Plus de quatre décennies après sa naissance sous la forme d’un simple sprite, le plombier le plus célèbre du jeu vidéo fait son retour sur les écrans. La sortie internationale de « Super Mario Galaxy, le film » marque une nouvelle étape dans l’ambition cinématographique de Nintendo. Après le succès commercial retentissant du premier opus, qui avait engrangé plus d’un milliard de dollars au box-office mondial, la firme de Kyoto et son partenaire Illumination entendent approfondir l’expérience narrative tout en préservant l’esprit des jeux.

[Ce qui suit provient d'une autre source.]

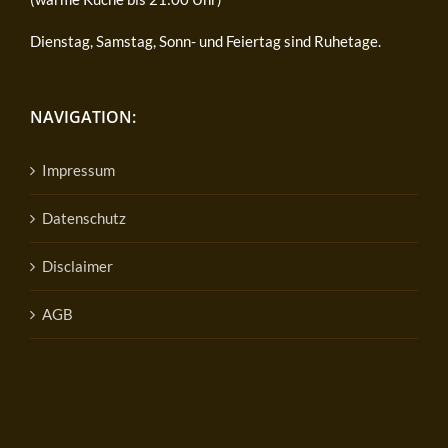
Dienstag, Samstag, Sonn- und Feiertag sind Ruhetage.
NAVIGATION:
Impressum
Datenschutz
Disclaimer
AGB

Shigeru Miyamoto, le père du personnage, confie n’avoir jamais anticipé une telle longévité ni une telle expansion pour sa création. Alors que les contraintes techniques des débuts ont façonné l’apparence iconique de Mario, l’ère des possibilités infinies du numérique impose un défi différent. La clé, selon lui, réside dans la capacité à innover en puisant dans l’essence même de Nintendo, pour proposer une œuvre que seul ce tandem créatif pouvait réaliser. Cette collaboration étroite avec Chris Meledandri, le producteur d’Illumination, vise à intégrer cette sensibilité unique au sein d’une production hollywoodienne, teintée d’une touche d’influence française propre au studio d’animation parisien.

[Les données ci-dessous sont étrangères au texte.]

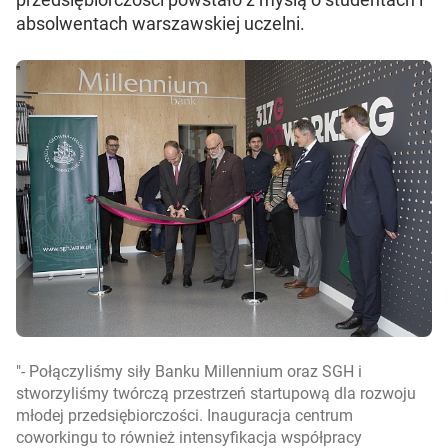
absolwentach warszawskiej uczelni.
- Połączyliśmy siły Banku Millennium oraz SGH i
stworzyliśmy twórczą przestrzeń startupową dla rozwoju
młodej przedsiębiorczości. Inauguracja centrum
coworkingu to również intensyfikacja współpracy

Le film puise son inspiration dans l’univers de « Super Mario Galaxy », sorti sur Wii en 2007. Transposer ses mécaniques de jeu fondées sur la gravité et l’apesanteur a nécessité d’importants arbitrages. Les réalisateurs ont dû distinguer ce qui est amusant à jouer de ce qui est captivant à regarder, sans chercher à reproduire à l’identique l’expérience interactive. L’objectif était plutôt d’en capter la sensation, comme dans une séquence se déroulant dans un casino spatial, où l’équipe a travaillé sous la direction de Miyamoto pour renforcer ce « feeling » caractéristique.

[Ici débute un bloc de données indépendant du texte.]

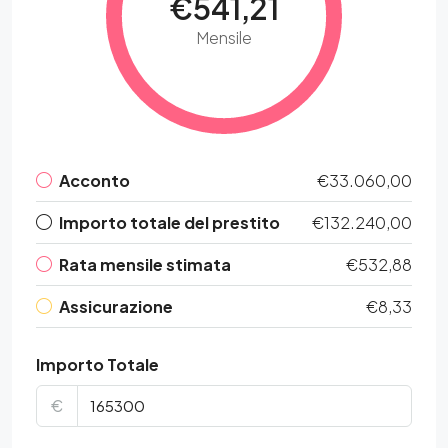
€541,21
Mensile
Acconto
€33.060,00
Importo totale del prestito
€132.240,00
Rata mensile stimata
€532,88
Assicurazione
€8,33
Importo Totale
€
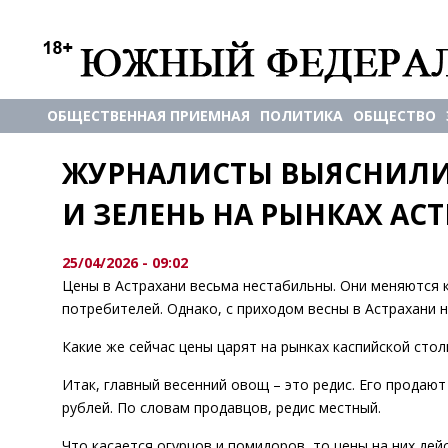
ОБЩЕСТВЕННАЯ ПРИЕМНАЯ
ПОЛИТИКА
ОБЩЕСТВО
ЖУРНАЛИСТЫ ВЫЯСНИЛИ,
И ЗЕЛЕНЬ НА РЫНКАХ АС
25/04/2026 - 09:02
Цены в Астрахани весьма нестабильны. Они меняются к
потребителей. Однако, с приходом весны в Астрахани 
Какие же сейчас цены царят на рынках каспийской сто
Итак, главный весенний овощ – это редис. Его продают 
рублей. По словам продавцов, редис местный.
Что касается огурцов и помидоров, то цены на них де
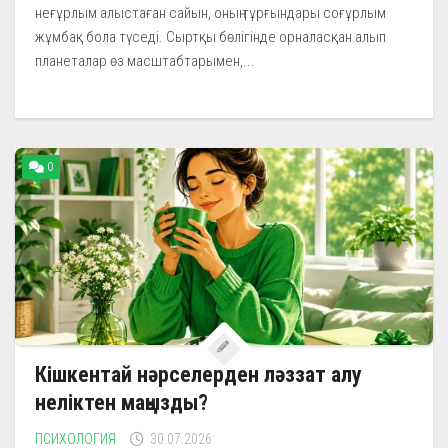
неғұрлым алыстаған сайын, оның тұрғындары соғұрлым
жұмбақ бола түседі. Сыртқы бөлігінде орналасқан алып
планеталар өз масштабтарымен,...
0
Кішкентай нәрселерден ләззат алу
неліктен маңызды?
ПСИХОЛОГИЯ
30.07.2026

Contrairement au premier film, qui multipliait les références, cette nouvelle aventure cherche à étoffer l’intrigue et la psychologie des personnages. L’introduction de Yoshi et de Fox McCloud, ainsi qu’une exploration des origines de la Princesse Peach, visent à enrichir un univers volontairement esquissé dans les jeux. Cette démarche a toutefois imposé des choix drastiques dans la pléthore de personnages disponibles, certains ayant dû être écartés du scénario.

Miyamoto, réputé au sein de Nintendo pour ses « renversements de table » qui remettent en cause les projets en fin de développement, a adapté sa méthode pour le cinéma. Conscient que la reconstruction permanente propre au jeu vidéo est impossible pour un film, il a privilégié un rôle de conseiller, fournissant une vision détaillée des personnages et du monde, tout en laissant à l’équipe de réalisation la liberté de la concrétiser. Cette dynamique de travail, où le questionnement mutuel ouvre des voies créatives inattendues, a si bien fonctionné qu’elle sert désormais de modèle pour d’autres adaptations, comme le film en prise de vues réelles de « Zelda » attendu prochainement.